When you’re out hunting, it’s time to really put your binoculars to use, whether you’re looking at a hundred yards of deep swamp or vast amounts of prairie. The best way you can spot a deer is to slowly scan chunks of the territory. Most hunters like to use long sweeping motions when scanning the horizon. If there are deer standing out in the open or walking by, they’ll easily be spotted with this technique. But wise, older deer will not spend much time walking around in the daytime in the open. Instead, you’ll want to study smaller areas for approximately thirty seconds while keeping an eye out for flicked tails, glassy eyes, ear movement, or antler flashes. After you’ve looked closely, pick out another small area to start your search.
Using your binoculars, look for horizontal lines. This is one of the best ways to spot a bedded deer. Grass, brush, and trees grow vertically. The belly or back of a deer will glaringly stand out against vertical lines. Using this technique, you’ll soon be able to easily pick out a deer.
Most bowhunters don’t see much value in using hunting binoculars since they’re engaging in close quarters hunting. What’s the point of being able to spot a deer that’s three hundred yards away if you’re not about to take a shot until you’re about twenty-five yards away? Large bucks will usually follow a smaller buck through the woods. A pair of binoculars can help you get a view of what’s beyond the deer that’s approaching your stand. This is why it’s still a good idea for bowhunters to use binoculars.
A Closer Look
Compared to being up close, game tends to tolerate you longer at a distance. Most animals that are far away will not even be aware of your presence. So, using binoculars will give you more time to look and ready yourself for a shot.
Binoculars Should be Lightweight
Don’t make the common mistake many beginners do and opt for a pair of brand new full-sized binoculars because you think they offer the best optics. Binoculars have to be compact and light, so you can tolerate wearing them around your neck all day. The Victory hunting binoculars by Zeiss is a perfect choice.

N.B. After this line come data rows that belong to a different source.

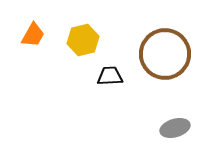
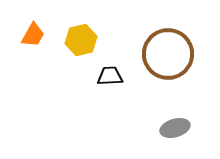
yellow hexagon: moved 2 px left
brown circle: moved 3 px right
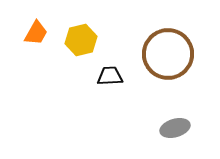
orange trapezoid: moved 3 px right, 2 px up
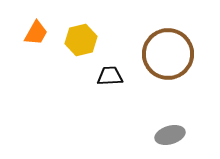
gray ellipse: moved 5 px left, 7 px down
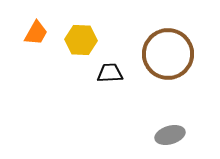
yellow hexagon: rotated 16 degrees clockwise
black trapezoid: moved 3 px up
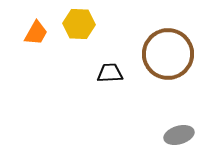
yellow hexagon: moved 2 px left, 16 px up
gray ellipse: moved 9 px right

Most hunters prefer models that are around fifty to sixty ounces at the most. Make sure the binoculars you use have a nice, supple, durable strap so the ocular housing clears your chin when you lift it.
Move Only Your Eyes
When you use binoculars, you don’t want to move your entire head or the binoculars, especially if you’re trying to spot close game. Instead, move only your eyes.
Mean and Clean
Before you take your binoculars on the next hunt, check out the lenses. Are they smudged? Caked with grime? Coated with dust? If you’ve spent a few hundred dollars on a pair of premium grade optics, you need to take care of them. Plus, you need to be prepared and ready when you’re on the hunt.
Proper binocular care will also help to keep your binoculars in top shape.
It can also be important to check the focus often. It can be pretty easy to accidentally bump a dial during a hunt. Try out your binoculars periodically and focus when needed so you’re always ready.
Changing the Way You Hunt
Using hunting binoculars will give you a whole new hunting experience. You’ll see animals in action, the lay of the land and you’ll be able to change your approach based on activity and terrain that you won’t be able to see with your naked eye. You’ll be able to spot game trails you didn’t even know existed.
They’ll give you the type of advantage you need in densely wooded areas where you would otherwise pass right by wildlife, or spend hours searching an area that’s no longer inhabited by your game of choice.
The key here is going to be quality. You may be able to get by with a pair of fifty-dollar binoculars, but you won’t have much to work with in terms of range or clarity. If you’re into western hunting, top of the line binoculars will be essential to your hunting success.